Entries provided: Begin
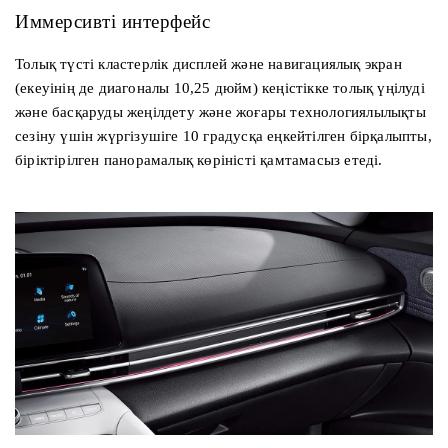
Иммерсивті интерфейс
Толық түсті кластерлік дисплей және навигациялық экран
(екеуінің де диагоналы 10,25 дюйм) кеңістікке толық үңілуді
және басқаруды жеңілдету және жоғары технологиялылықты
сезіну үшін жүргізушіге 10 градусқа еңкейтілген бірқалыпты,
біріктірілген панорамалық көріністі қамтамасыз етеді.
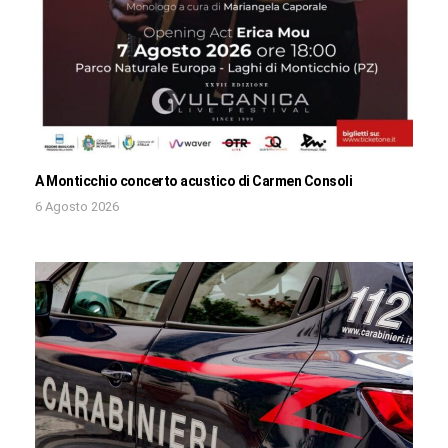
A Monticchio concerto acustico di Carmen Consoli
6 Agosto 2026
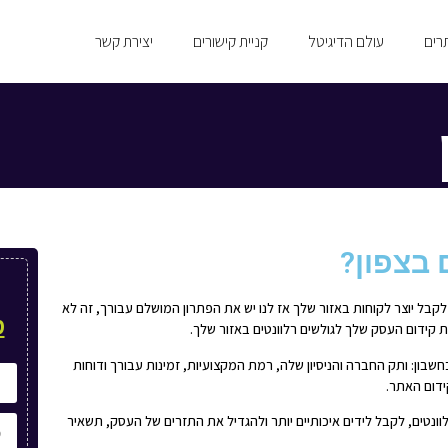
רים
עולם הדיגיטל
קניית קישורים
יצירת קשר
 בצפון?
בל יוצר לקוחות באזור שלך אז לנו יש את הפתרון המושלם עבורך, זה לא
מ
 קידום העסק שלך לגולשים רלוונטים באזור שלך.
ון: ותק החברה והניסיון שלה, רמת המקצועיות, זמינות עבורך ודוחות
דום האתר.
וונטים, לקבל לידים איכותיים יותר ולהגדיל את התזרים של העסק, תשאיר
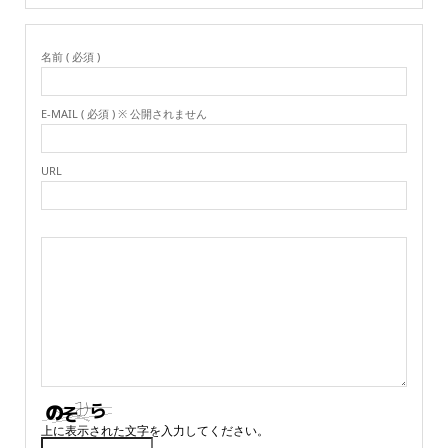
名前 ( 必須 )
E-MAIL ( 必須 ) ※ 公開されません
URL
上に表示された文字を入力してください。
Entries provided: End
» Task to carry out: Copy out each line of the entries that holds "באזור".

» Task response:
בל יוצר לקוחות באזור שלך אז לנו יש את הפתרון המושלם עבורך, זה לא
 קידום העסק שלך לגולשים רלוונטים באזור שלך.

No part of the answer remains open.